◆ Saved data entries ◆
Start of Block

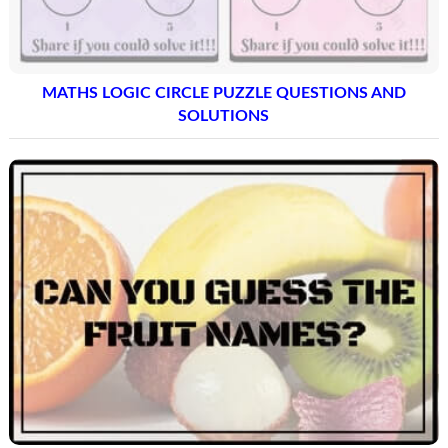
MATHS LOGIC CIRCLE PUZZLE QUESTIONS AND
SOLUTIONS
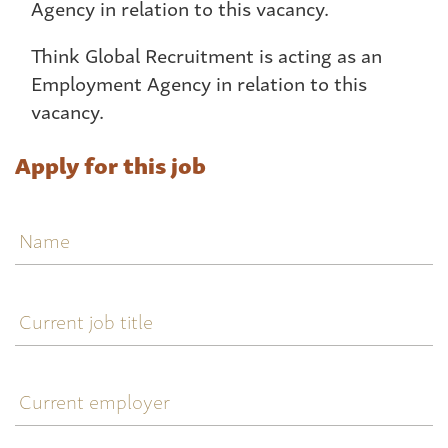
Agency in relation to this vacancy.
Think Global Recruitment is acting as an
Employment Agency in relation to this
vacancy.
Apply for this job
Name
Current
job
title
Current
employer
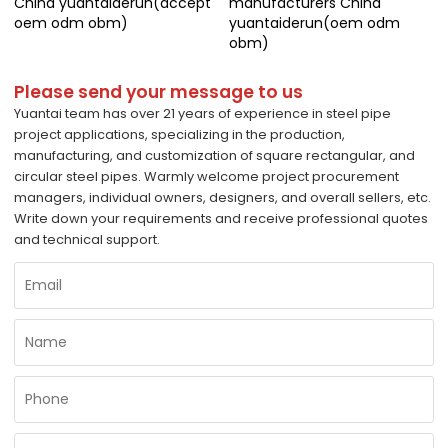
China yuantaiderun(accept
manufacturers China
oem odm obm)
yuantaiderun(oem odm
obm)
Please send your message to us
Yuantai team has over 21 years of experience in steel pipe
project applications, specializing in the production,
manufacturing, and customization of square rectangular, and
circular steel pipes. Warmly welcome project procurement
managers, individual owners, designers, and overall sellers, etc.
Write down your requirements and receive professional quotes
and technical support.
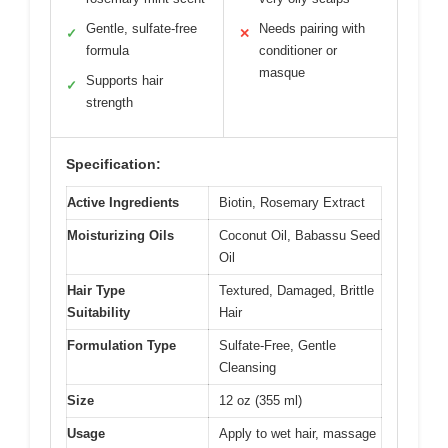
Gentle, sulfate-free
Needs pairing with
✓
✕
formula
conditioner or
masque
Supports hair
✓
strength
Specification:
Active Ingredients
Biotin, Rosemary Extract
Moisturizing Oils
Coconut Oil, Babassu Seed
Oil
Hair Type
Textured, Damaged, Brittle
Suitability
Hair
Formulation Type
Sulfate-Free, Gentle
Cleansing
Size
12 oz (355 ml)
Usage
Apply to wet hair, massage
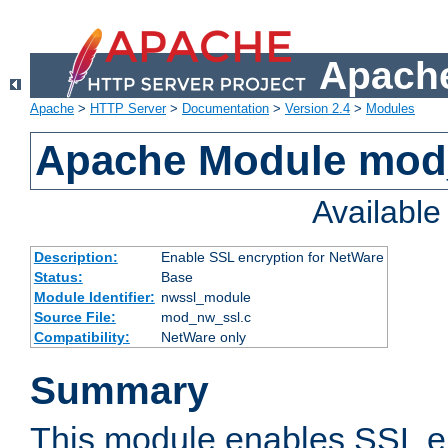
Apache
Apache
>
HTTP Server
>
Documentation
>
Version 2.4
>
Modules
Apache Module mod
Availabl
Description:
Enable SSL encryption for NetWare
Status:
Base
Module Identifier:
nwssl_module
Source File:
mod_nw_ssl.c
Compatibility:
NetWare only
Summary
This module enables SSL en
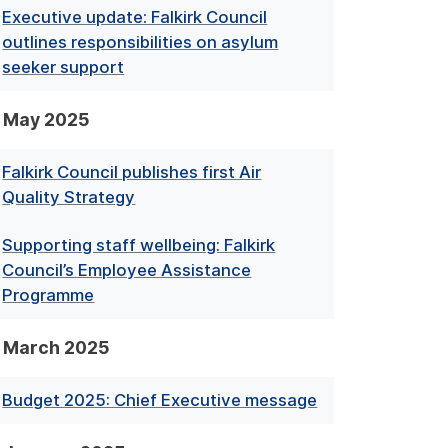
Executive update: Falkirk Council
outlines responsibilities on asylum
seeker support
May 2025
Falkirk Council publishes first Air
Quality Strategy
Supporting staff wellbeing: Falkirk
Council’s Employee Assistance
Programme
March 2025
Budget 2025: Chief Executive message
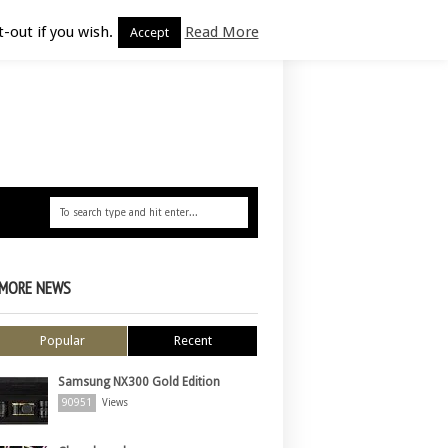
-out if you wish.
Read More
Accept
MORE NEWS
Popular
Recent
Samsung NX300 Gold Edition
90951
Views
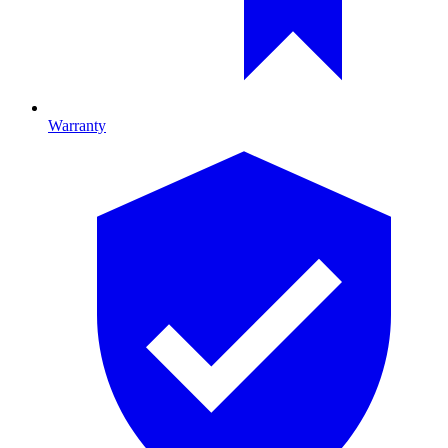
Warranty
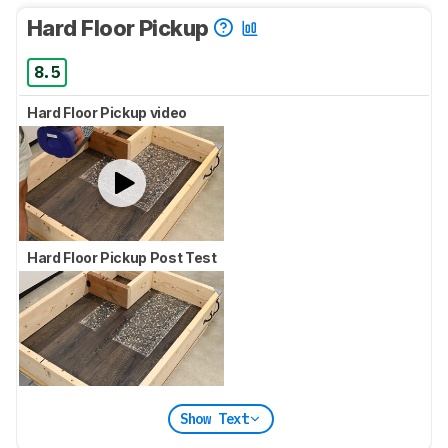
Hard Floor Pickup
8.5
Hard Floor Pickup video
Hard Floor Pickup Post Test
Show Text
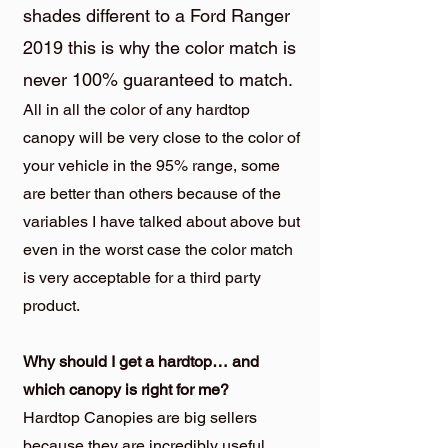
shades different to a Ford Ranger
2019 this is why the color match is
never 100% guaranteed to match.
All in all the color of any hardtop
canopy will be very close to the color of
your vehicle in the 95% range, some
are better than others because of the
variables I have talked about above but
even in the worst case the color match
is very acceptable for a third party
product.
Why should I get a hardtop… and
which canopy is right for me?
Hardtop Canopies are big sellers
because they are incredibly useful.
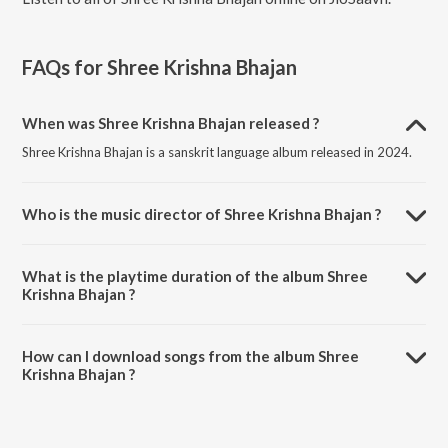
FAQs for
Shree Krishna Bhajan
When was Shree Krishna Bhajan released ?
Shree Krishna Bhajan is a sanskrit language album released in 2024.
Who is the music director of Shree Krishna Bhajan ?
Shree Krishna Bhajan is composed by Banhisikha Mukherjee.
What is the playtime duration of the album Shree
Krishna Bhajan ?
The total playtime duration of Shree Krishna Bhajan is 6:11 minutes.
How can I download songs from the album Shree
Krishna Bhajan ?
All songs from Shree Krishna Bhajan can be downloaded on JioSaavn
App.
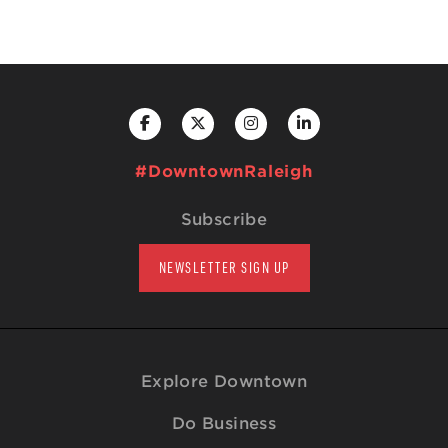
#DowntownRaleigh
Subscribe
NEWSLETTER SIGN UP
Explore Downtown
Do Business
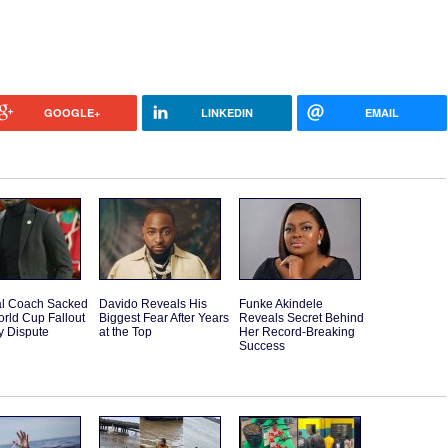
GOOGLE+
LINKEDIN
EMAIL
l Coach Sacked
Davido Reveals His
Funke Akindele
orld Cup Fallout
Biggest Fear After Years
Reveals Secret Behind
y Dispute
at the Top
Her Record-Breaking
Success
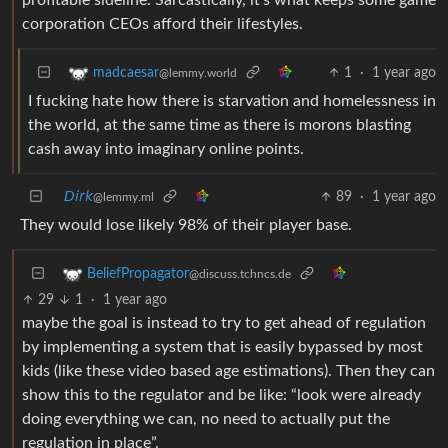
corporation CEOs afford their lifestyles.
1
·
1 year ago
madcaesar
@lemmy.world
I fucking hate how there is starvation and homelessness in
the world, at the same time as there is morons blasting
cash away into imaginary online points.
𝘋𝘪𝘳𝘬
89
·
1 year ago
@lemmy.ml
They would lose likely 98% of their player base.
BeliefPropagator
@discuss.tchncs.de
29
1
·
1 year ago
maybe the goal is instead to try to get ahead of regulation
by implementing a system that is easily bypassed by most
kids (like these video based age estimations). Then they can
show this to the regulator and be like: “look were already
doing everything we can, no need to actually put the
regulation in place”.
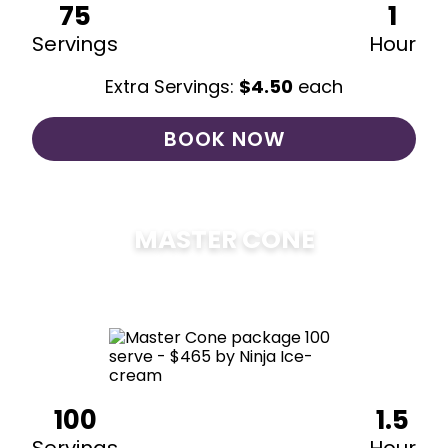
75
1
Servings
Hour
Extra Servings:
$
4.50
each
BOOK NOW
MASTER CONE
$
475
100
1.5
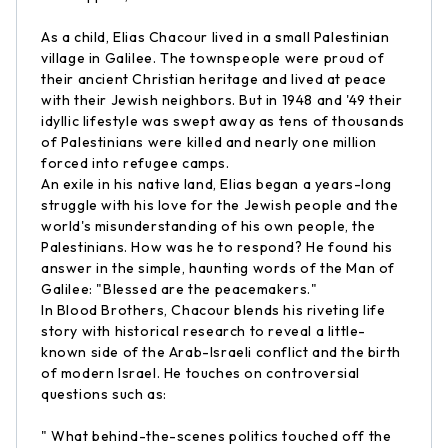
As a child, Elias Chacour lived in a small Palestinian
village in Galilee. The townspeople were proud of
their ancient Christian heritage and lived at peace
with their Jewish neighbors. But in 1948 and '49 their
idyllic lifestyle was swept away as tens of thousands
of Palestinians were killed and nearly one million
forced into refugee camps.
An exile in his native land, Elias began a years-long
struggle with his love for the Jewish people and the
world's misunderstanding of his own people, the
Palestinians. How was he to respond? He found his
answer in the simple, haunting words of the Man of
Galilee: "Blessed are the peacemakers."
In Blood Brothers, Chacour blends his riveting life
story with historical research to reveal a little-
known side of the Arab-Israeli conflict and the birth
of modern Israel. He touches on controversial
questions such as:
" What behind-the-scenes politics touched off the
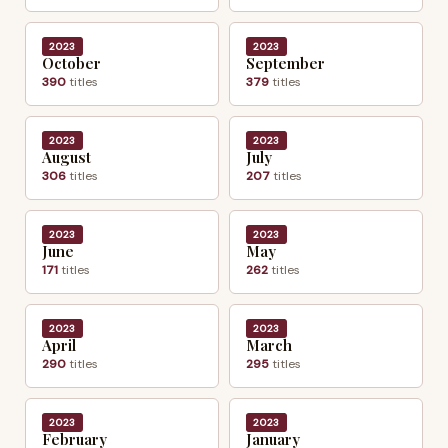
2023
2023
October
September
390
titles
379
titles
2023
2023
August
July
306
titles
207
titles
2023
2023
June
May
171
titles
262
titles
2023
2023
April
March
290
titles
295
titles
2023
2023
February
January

End of Block

◆ Work order ◆
Go through the lines above and write each one out verbatim, skipping the pictures.

◆ Task result ◆
MATHS LOGIC CIRCLE PUZZLE QUESTIONS AND
SOLUTIONS
Agency in relation to this vacancy.
Think Global Recruitment is acting as an
Employment Agency in relation to this
vacancy.
Apply for this job
Name
Current
job
title
Current
employer
China yuantaiderun(accept
manufacturers China
oem odm obm)
yuantaiderun(oem odm
obm)
Please send your message to us
Yuantai team has over 21 years of experience in steel pipe
project applications, specializing in the production,
manufacturing, and customization of square rectangular, and
circular steel pipes. Warmly welcome project procurement
managers, individual owners, designers, and overall sellers, etc.
Write down your requirements and receive professional quotes
and technical support.
Gentle, sulfate-free
Needs pairing with
✓
✕
formula
conditioner or
masque
Supports hair
✓
strength
Specification:
Active Ingredients
Biotin, Rosemary Extract
Moisturizing Oils
Coconut Oil, Babassu Seed
Oil
Hair Type
Textured, Damaged, Brittle
Suitability
Hair
Formulation Type
Sulfate-Free, Gentle
Cleansing
Size
12 oz (355 ml)
Usage
Apply to wet hair, massage
Apache
Apache
>
HTTP Server
>
Documentation
>
Version 2.4
>
Modules
Apache Module mod
Availabl
Description:
Enable SSL encryption for NetWare
Status:
Base
Module Identifier:
nwssl_module
Source File:
mod_nw_ssl.c
Compatibility:
NetWare only
Summary
This module enables SSL en
Executive update: Falkirk Council
outlines responsibilities on asylum
seeker support
May 2025
Falkirk Council publishes first Air
Quality Strategy
Supporting staff wellbeing: Falkirk
Council’s Employee Assistance
Programme
March 2025
Budget 2025: Chief Executive message
-out if you wish.
Read More
Accept
MORE NEWS
Popular
Recent
Samsung NX300 Gold Edition
90951
Views
Warranty
Hard Floor Pickup
8.5
Hard Floor Pickup video
Hard Floor Pickup Post Test
Show Text
shades different to a Ford Ranger
2019 this is why the color match is
never 100% guaranteed to match.
All in all the color of any hardtop
canopy will be very close to the color of
your vehicle in the 95% range, some
are better than others because of the
variables I have talked about above but
even in the worst case the color match
is very acceptable for a third party
product.
Why should I get a hardtop… and
which canopy is right for me?
Hardtop Canopies are big sellers
because they are incredibly useful.
FAQs for
Shree Krishna Bhajan
When was Shree Krishna Bhajan released ?
Shree Krishna Bhajan is a sanskrit language album released in 2024.
Who is the music director of Shree Krishna Bhajan ?
Shree Krishna Bhajan is composed by Banhisikha Mukherjee.
What is the playtime duration of the album Shree
Krishna Bhajan ?
The total playtime duration of Shree Krishna Bhajan is 6:11 minutes.
How can I download songs from the album Shree
Krishna Bhajan ?
All songs from Shree Krishna Bhajan can be downloaded on JioSaavn
App.
#DowntownRaleigh
Subscribe
NEWSLETTER SIGN UP
Explore Downtown
Do Business
GOOGLE+
LINKEDIN
EMAIL
l Coach Sacked
Davido Reveals His
Funke Akindele
orld Cup Fallout
Biggest Fear After Years
Reveals Secret Behind
y Dispute
at the Top
Her Record-Breaking
Success
corporation CEOs afford their lifestyles.
1
·
1 year ago
madcaesar
@lemmy.world
I fucking hate how there is starvation and homelessness in
the world, at the same time as there is morons blasting
cash away into imaginary online points.
𝘋𝘪𝘳𝘬
89
·
1 year ago
@lemmy.ml
They would lose likely 98% of their player base.
BeliefPropagator
@discuss.tchncs.de
29
1
·
1 year ago
maybe the goal is instead to try to get ahead of regulation
by implementing a system that is easily bypassed by most
kids (like these video based age estimations). Then they can
show this to the regulator and be like: “look were already
doing everything we can, no need to actually put the
regulation in place”.
75
1
Servings
Hour
Extra Servings:
$
4.50
each
BOOK NOW
MASTER CONE
$
475
100
1.5
As a child, Elias Chacour lived in a small Palestinian
village in Galilee. The townspeople were proud of
their ancient Christian heritage and lived at peace
with their Jewish neighbors. But in 1948 and '49 their
idyllic lifestyle was swept away as tens of thousands
of Palestinians were killed and nearly one million
forced into refugee camps.
An exile in his native land, Elias began a years-long
struggle with his love for the Jewish people and the
world's misunderstanding of his own people, the
Palestinians. How was he to respond? He found his
answer in the simple, haunting words of the Man of
Galilee: "Blessed are the peacemakers."
In Blood Brothers, Chacour blends his riveting life
story with historical research to reveal a little-
known side of the Arab-Israeli conflict and the birth
of modern Israel. He touches on controversial
questions such as:
" What behind-the-scenes politics touched off the
2023
2023
October
September
390
titles
379
titles
2023
2023
August
July
306
titles
207
titles
2023
2023
June
May
171
titles
262
titles
2023
2023
April
March
290
titles
295
titles
2023
2023
February
January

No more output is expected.